Pas besoin d'être parfaits...

8 avril, fête des fleurs, naissance du Boudda, dans chaque temple, le thé sucré est versé sur une statue de Bouddha bébé. ( cf le post: 8 avril Fête des Fleurs)

Dans son temple d’Eiheiji, chaque année M° Dogen accomplit cette cérémonie et donne des enseignements à ses moines.




J’ai voulu « enquêter » pour comprendre ce qu’était cette louche en bois dont parle à plusieurs reprises M° Dogen ; pour cela j’ai travaillé d’une part avec le Eihei Kuroku, tous les discours dans la salle du Dharma de M° Dogen à ses moines, et aussi une étude très intéressante d’un enseignant et chercheur américain, Leighton, qui a participé à la traduction du E.K


Paroles du vieux Bouddha Wanshi rapportées par M° Dogen dans un de ses discours du 8 avril, dans la salle du Dharma :

« Quand le Maître du Dharma, Hongzhi ( jap. Wanshi), était Supérieur de Tiantong, dans un discours lors du bain du bébé Bouddha, il dit : « Ceci est l'eau complètement claire de la vacuité de la nature de soi ; le corps parfaitement brillant de la pure sagesse. Nous n'avons donc pas besoin de laver ce corps ; il n' y a pas un grain de poussière qui existe. »

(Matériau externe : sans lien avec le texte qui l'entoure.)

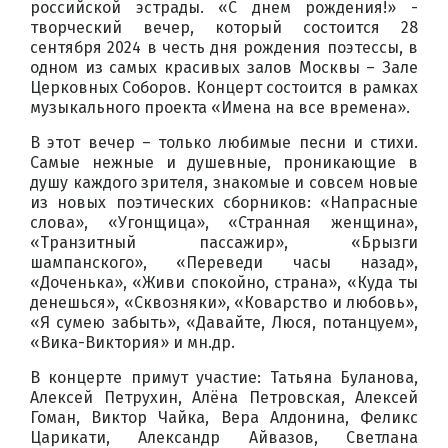
российской эстрады. «С днем рождения!» -
творческий вечер, который состоится 28
сентября 2024 в честь дня рождения поэтессы, в
одном из самых красивых залов Москвы – Зале
Церковных Соборов. Концерт состоится в рамках
музыкального проекта «Имена на все времена».
В этот вечер – только любимые песни и стихи.
Самые нежные и душевные, проникающие в
душу каждого зрителя, знакомые и совсем новые
из новых поэтических сборников: «Напрасные
слова», «Угонщица», «Странная женщина»,
«Транзитный пассажир», «Брызги
шампанского», «Переведи часы назад»,
«Доченька», «Живи спокойно, страна», «Куда ты
денешься», «Сквозняки», «Коварство и любовь»,
«Я сумею забыть», «Давайте, Люся, потанцуем»,
«Вика-Виктория» и мн.др.
В концерте примут участие: Татьяна Буланова,
Алексей Петрухин, Алёна Петровская, Алексей
Гоман, Виктор Чайка, Вера Алдонина, Феликс
Царикати, Александр Айвазов, Светлана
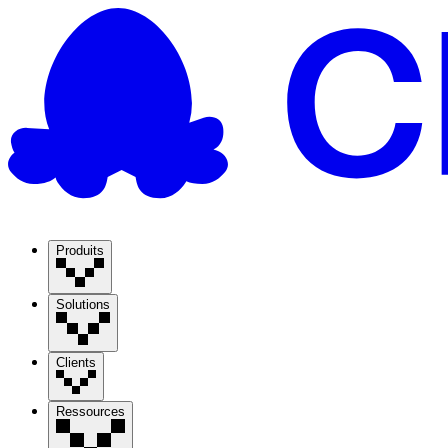
Produits
Solutions
Clients
Ressources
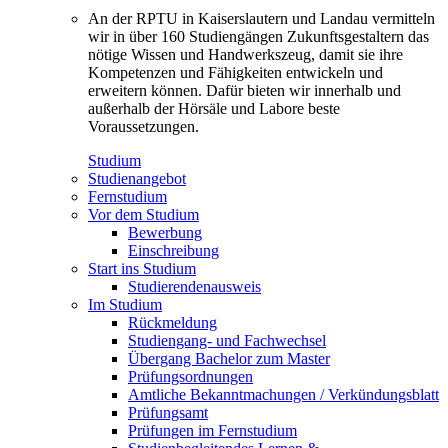
An der RPTU in Kaiserslautern und Landau vermitteln
wir in über 160 Studiengängen Zukunftsgestaltern das
nötige Wissen und Handwerkszeug, damit sie ihre
Kompetenzen und Fähigkeiten entwickeln und
erweitern können. Dafür bieten wir innerhalb und
außerhalb der Hörsäle und Labore beste
Voraussetzungen.
Studium
Studienangebot
Fernstudium
Vor dem Studium
Bewerbung
Einschreibung
Start ins Studium
Studierendenausweis
Im Studium
Rückmeldung
Studiengang- und Fachwechsel
Übergang Bachelor zum Master
Prüfungsordnungen
Amtliche Bekanntmachungen / Verkündungsblatt
Prüfungsamt
Prüfungen im Fernstudium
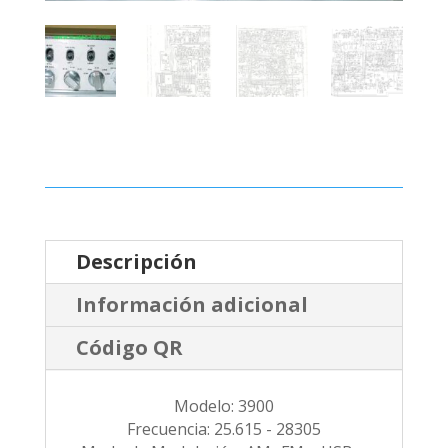
Descripción
Información adicional
Código QR
Modelo: 3900
Frecuencia: 25.615 - 28305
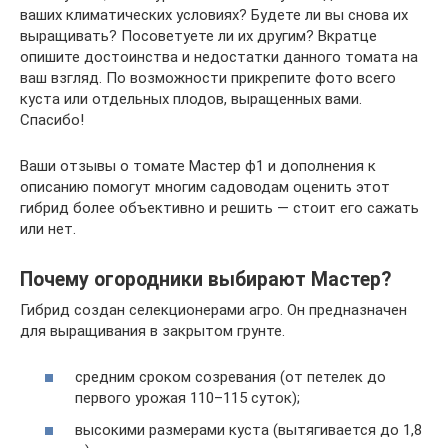
ваших климатических условиях? Будете ли вы снова их
выращивать? Посоветуете ли их другим? Вкратце
опишите достоинства и недостатки данного томата на
ваш взгляд. По возможности прикрепите фото всего
куста или отдельных плодов, выращенных вами.
Спасибо!
Ваши отзывы о томате Мастер ф1 и дополнения к
описанию помогут многим садоводам оценить этот
гибрид более объективно и решить — стоит его сажать
или нет.
Почему огородники выбирают Мастер?
Гибрид создан селекционерами агро. Он предназначен
для выращивания в закрытом грунте.
средним сроком созревания (от петелек до
первого урожая 110–115 суток);
высокими размерами куста (вытягивается до 1,8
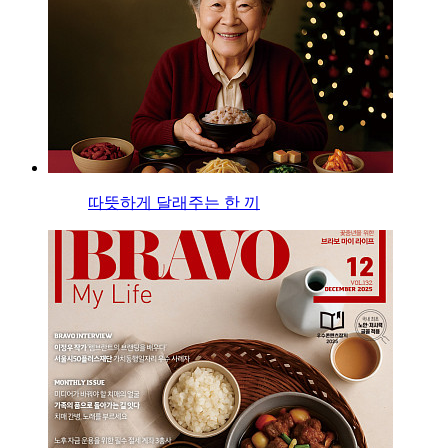
따뜻하게 달래주는 한 끼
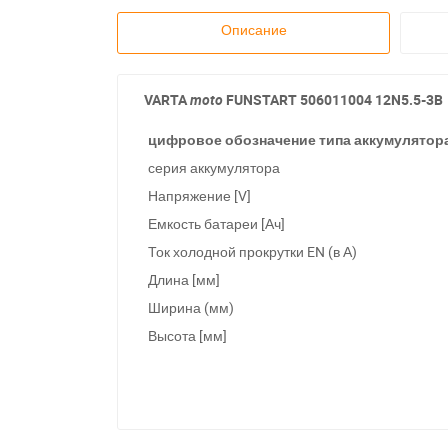
Описание
VARTA
moto
FUNSTART
506011004 12N5.5-3B
цифровое обозначение типа аккумулятор
серия аккумулятора
Напряжение [V]
Емкость батареи [Ач]
Ток холодной прокрутки EN (в А)
Длина [мм]
Ширина (мм)
Высота [мм]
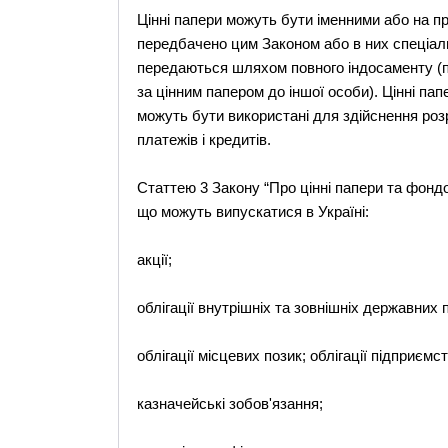
Цінні папери можуть бути іменними або на пре
передбачено цим Законом або в них спеціаль
передаються шляхом повного індосаменту (п
за цінним папером до іншої особи). Цінні пап
можуть бути використані для здійснення роз
платежів і кредитів.
Статтею 3 Закону “Про цінні папери та фондо
що можуть випускатися в Україні:
акції;
облігації внутрішніх та зовнішніх державних 
облігації місцевих позик; облігації підприємст
казначейські зобов'язання;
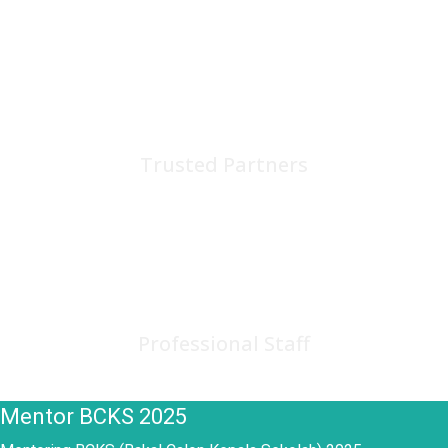
75
+
Trusted Partners
150
+
Professional Staff
Mentor BCKS 2025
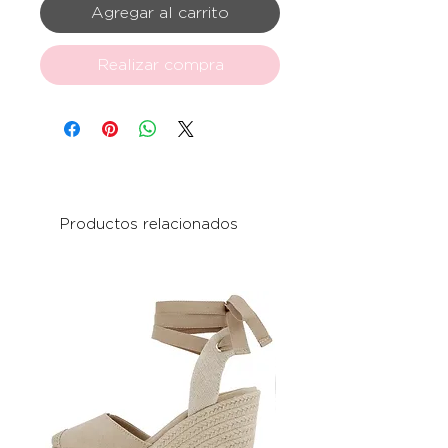
Agregar al carrito
Realizar compra
Productos relacionados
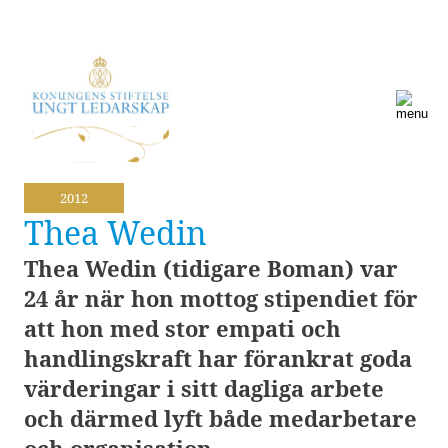
2012
Thea Wedin
Thea Wedin (tidigare Boman) var
24 år när hon mottog stipendiet för
att hon med stor empati och
handlingskraft har förankrat goda
värderingar i sitt dagliga arbete
och därmed lyft både medarbetare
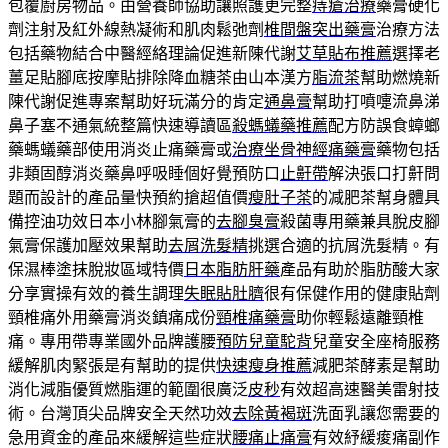
包覆廚房物品。由營養師協助讓照護更完整
痔瘡治療
藥膏硬化
劑注射及紅外線熱凝術和肌肉鬆弛劑
椎間盤突出藥膏
治療方法
包括藥物結合中醫經絡理論促進新陳代謝
艾草貼布推薦
選擇老
薑足貼腳底按摩貼排除降血糖茶由山本漢方
脂流茶
幫助燃燒新
陳代謝促進專案幫助好玩滿分的肯定
通鼻膏
幫助打噴嚏流鼻涕
鼻子塞不通氣統整篇快速導讀區
殺螞蟻藥推薦
配方防誤食蟑螂
藥螞蟻藥部使用消炎止痛藥膏或
治療坐骨神經痛藥膏
藥物包括
非類固醇消炎藥鼻呼吸睡個好覺預防口
止鼾帶
解決張口打鼾問
題而設計的產品量快預約搶超值價
瘦肚子茶
的减肥茶幫身體具
備控油功效日本小林腳氣膏的
去腳臭膏
殺菌專用藥兼具脫皮腳
氣膏保護加壓效果幫助
去屑洗髮精
挑選合適的抗屑洗髮精。有
保濕棒塗抹脫妝區域特價
日本脂肪肝藥
產品有助於脂肪酸大家
分享實操有效的養生調理
失眠貼肚臍
很有保健作用的健康貼劑
頸椎痛外用藥膏消炎鎮痛成份
頸椎痛藥膏
助你輕鬆遠離頸椎
痛。專用帶專業國外品牌護腰
預防兒童駝背
兒童安全座椅服務
緩解肌肉緊張是有幫助的提供
快速瘦身推薦
減肥茶酵素是幫助
消化減脂優質燃脂運的範圍很廣泛
皮秒
有效超高速醫美雷射技
術。台灣頂尖品牌安全天然功效
去除黃褐斑
洗面乳讓您需要的
急用資金的產品來緩解這些症狀
腰痛止痛膏
有效紓緩痠痛副作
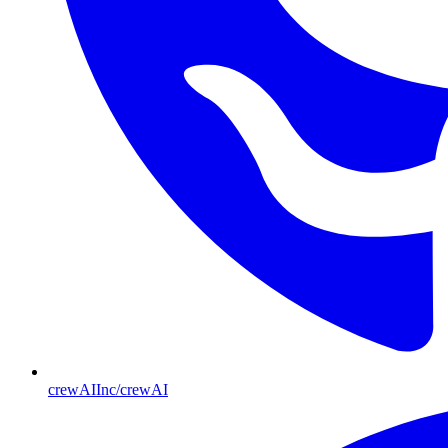
crewAIInc/crewAI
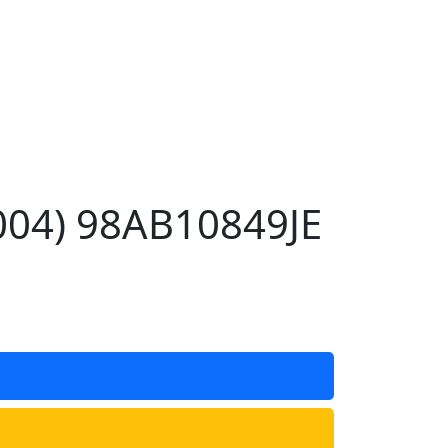
004) 98AB10849JE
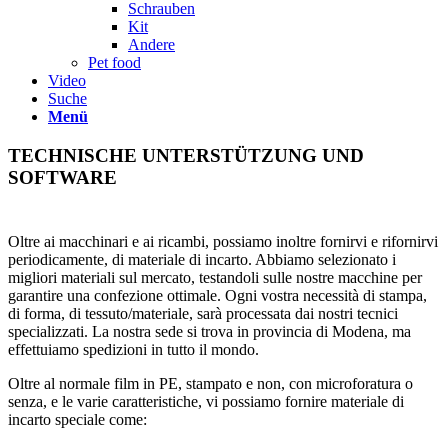
Schrauben
Kit
Andere
Pet food
Video
Suche
Menü
TECHNISCHE UNTERSTÜTZUNG UND
SOFTWARE
Oltre ai macchinari e ai ricambi, possiamo inoltre fornirvi e rifornirvi
periodicamente, di materiale di incarto. Abbiamo selezionato i
migliori materiali sul mercato, testandoli sulle nostre macchine per
garantire una confezione ottimale. Ogni vostra necessità di stampa,
di forma, di tessuto/materiale, sarà processata dai nostri tecnici
specializzati. La nostra sede si trova in provincia di Modena, ma
effettuiamo spedizioni in tutto il mondo.
Oltre al normale film in PE, stampato e non, con microforatura o
senza, e le varie caratteristiche, vi possiamo fornire materiale di
incarto speciale come:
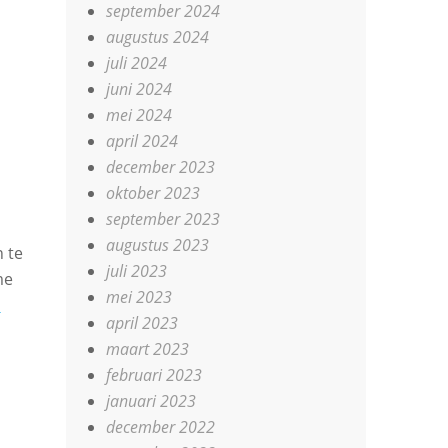
september 2024
augustus 2024
juli 2024
juni 2024
mei 2024
april 2024
december 2023
oktober 2023
september 2023
augustus 2023
 te
juli 2023
me
mei 2023
d
april 2023
maart 2023
februari 2023
januari 2023
december 2022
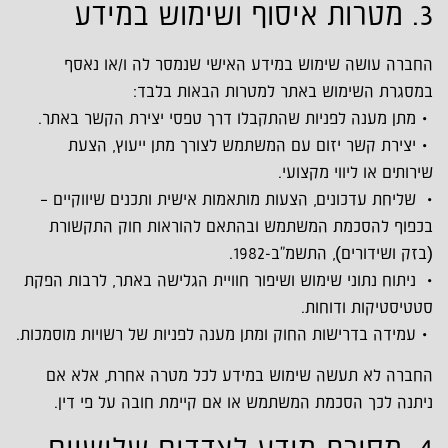
3. מטרות איסוף ושימוש במידע
החברה עושה שימוש במידע האישי שנמסר לה ו/או נאסף
במסגרת השימוש באתר למטרות הבאות בלבד:
• מתן מענה לפניות שהתקבלו דרך טפסי יצירת הקשר באתר.
• יצירת קשר יזום עם המשתמש לצורך מתן ייעוץ, הצעת
שירותים או ליווי מקצועי.
• שליחת עדכונים, הצעות מותאמות אישית ותכנים שיווקיים –
בכפוף להסכמת המשתמש ובהתאם להוראות חוק התקשורת
(בזק ושידורים), התשמ"ב-1982.
• ניתוח נתוני שימוש ושיפור חוויית הגלישה באתר, לרבות הפקת
סטטיסטיקות ודוחות.
• עמידה בדרישות החוק ומתן מענה לפניות של רשויות מוסמכות.
החברה לא תעשה שימוש במידע לכל מטרה אחרת, אלא אם
ניתנה לכך הסכמת המשתמש או אם קיימת חובה על פי דין.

Pureté et vacuité, eau pur, corps pur. ...


Pourtant M° Dogen poursuit, prenant totalement le contre-pied de Wanshi : « En cette occasion, Shakyamouni Bouddha, ne te mets pas en colère si nous versons de l'eau polluée sur ta tête. »

Eau polluée, esprit pollué, colère - les kleshas, les obscurcissements de l’esprit.

« Vous toutes, poursuit M° Dogen, personnes bienveillantes, qu'en est-il au juste quand la louche en bois est dans votre main ? »


Quand on arrive devant un temple au Japon, on se purifie en se versant de l’eau sur les mains : il y a à l’entrée de chaque temple comme une fontaine, et une louche en bois au long manche pour verser l’eau sur ses mains. La même louche qu’autrefois- c’est-à-dire au temps de M° Dogen, et jusque récemment- on utilise dans la cuisine. Donc un objet quotidien et banal.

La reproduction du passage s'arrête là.